Bailey first arrived at Burberry in 2001 and became creative director in 2004. He rose through the ranks and, when former chief executive Angela Ahrendts departed for Apple, took on the joint mantle.

At that time Burberry was still riding the wave of high demand for luxury goods from the Far East and the Middle East, two key growth markets for the British brand.

However, in the time since Bailey has held full leadership responsibility for the business, the luxury economy has taken a turn for the worse.

What’s gone wrong for Burberry?

Over the past two years, the luxury sector has faced mounting pressure in the face of declining demand for designer goods from multiple regions – namely China, Russia and, in recent months, even the Middle East.

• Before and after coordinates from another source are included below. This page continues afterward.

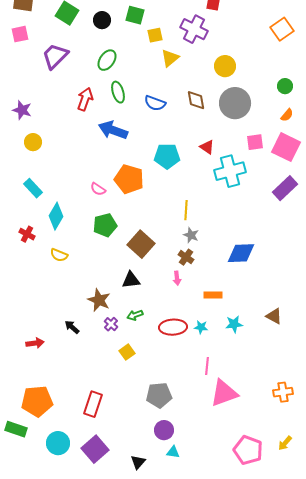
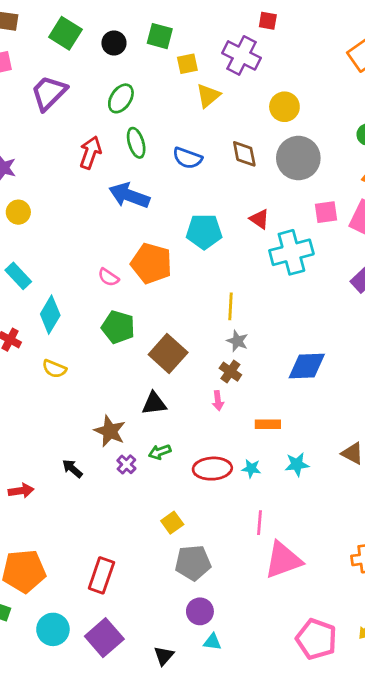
green pentagon: (105, 225) -> (118, 327), turned 30
yellow square: (127, 352) -> (172, 523), moved

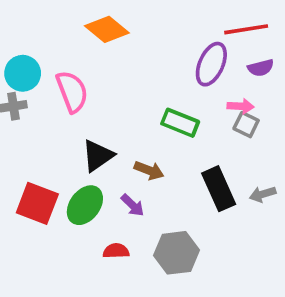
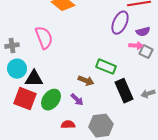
purple semicircle: (261, 68) -> (143, 32), moved
cyan circle: (23, 73) -> (17, 69), moved
green rectangle: (180, 123) -> (106, 67), moved
gray square: (246, 125) -> (146, 52), moved
black triangle: (98, 156) -> (34, 79), moved, turned 36

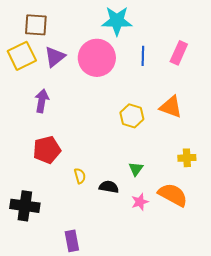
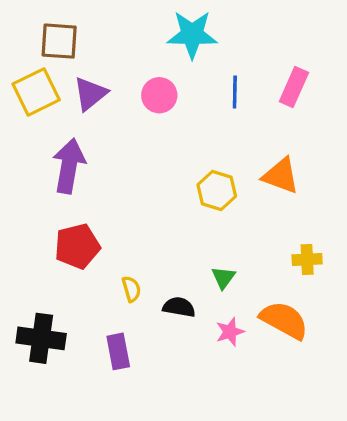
pink circle: (97, 58) -> (159, 95), size x0.6
purple arrow: (42, 101) -> (69, 166), size x1.4
purple rectangle: (72, 241) -> (118, 351), moved

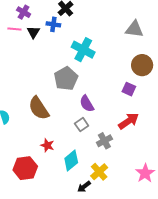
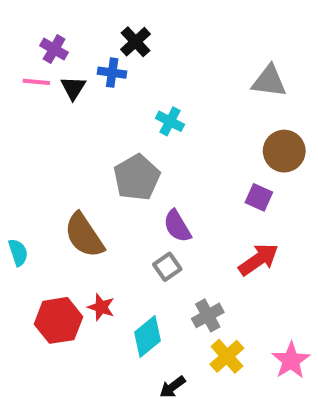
cyan cross: (83, 50) -> (170, 121), size x0.6
gray cross: (104, 141) -> (208, 315), moved
red hexagon: (25, 168) -> (58, 320), moved
yellow cross: (99, 172) -> (227, 356), moved

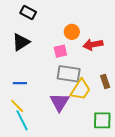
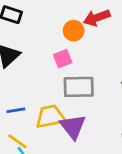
red arrow: (93, 44) -> (97, 18), moved
yellow trapezoid: (81, 90) -> (50, 117), moved, turned -125

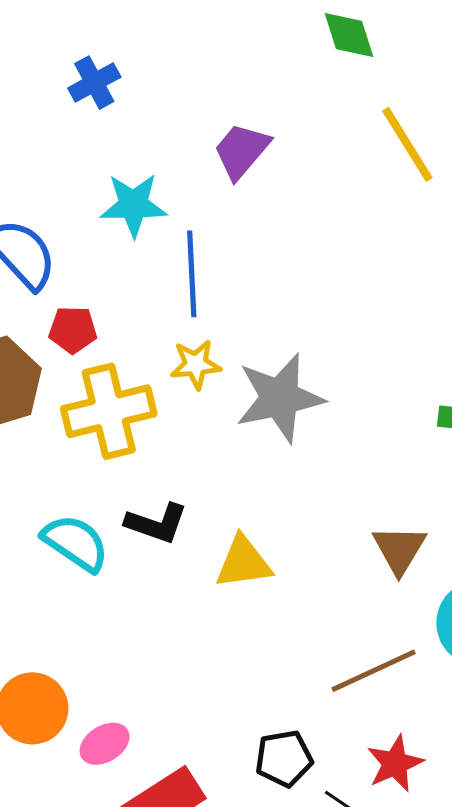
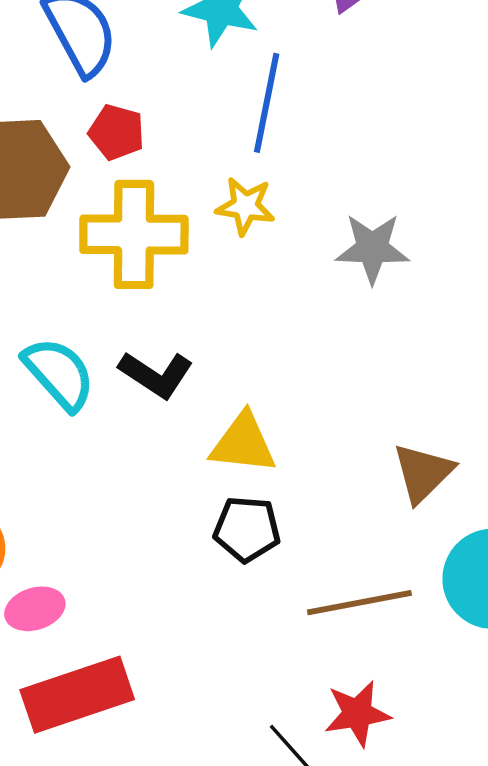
gray star: (280, 398) -> (372, 248), moved, size x0.7
black pentagon: (284, 758) -> (247, 529), moved

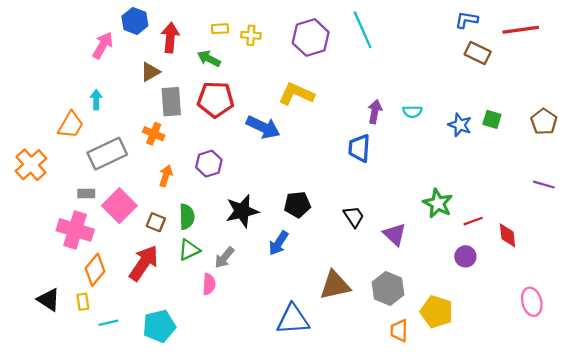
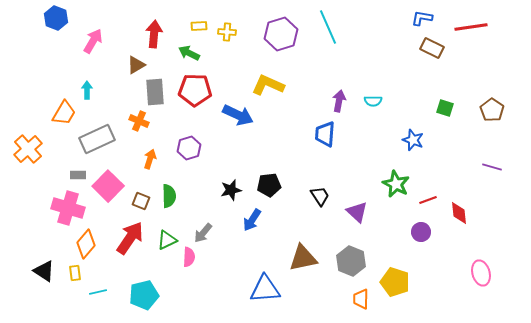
blue hexagon: (135, 21) -> (56, 18), moved
blue star: (460, 125) -> (413, 140), moved
black star: (242, 211) -> (231, 190), moved, size x0.7
green triangle: (189, 250) -> (167, 240), moved

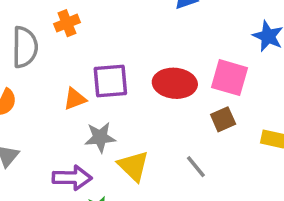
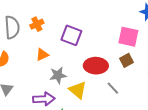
orange cross: (67, 23) -> (37, 24), moved
purple square: (110, 81) -> (71, 35), moved, turned 30
red ellipse: (175, 83) -> (96, 66), moved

A clamp-down on corruption and luxury gift-giving in China, combined with economic sanctions in Russia and declines in oil prices, have significantly lowered global demand.

Throughout this time, Asia Pacific has continued to represent around 40% of Burberry’s retail/wholesale business. Yet these economic pressures have seen double digit growth (+18% in Asia Pacific in the 2013/14 year) shrink to single figures and, in its latest annual report, decline by 2%.

Bailey’s balancing act

While Bailey is still highly respected for his creative talents, these have been difficult challenges to face for someone with little experience leading a business in its totality.

In many ways, Bailey has been the victim of unfortunate timing, taking on a dual role just when the market was beginning to encounter resistance on several fronts – a trial for which he was underprepared.

“Without the support of formidable former chief executive Ahrendts, Bailey has come under considerable scrutiny regarding his capacity take charge of Burberry’s strategy while still managing its creative direction”

Anusha Couttigane

Although he has had successes in new areas such as the beauty division, grappling with failures in Burberry’s core segments has left Bailey thinly spread, perhaps distracting him from the creative responsibilities at which he naturally excels.

The issues that have led to declining profits and reduced custom at Burberry are macro-economic trends, and cannot be placed squarely at the feet of a single leader.

However, without the support of formidable former chief executive Ahrendts, Bailey has come under considerable scrutiny regarding his capacity take charge of Burberry’s strategy while still managing its creative direction. This had led to criticism from investors and a dip in confidence.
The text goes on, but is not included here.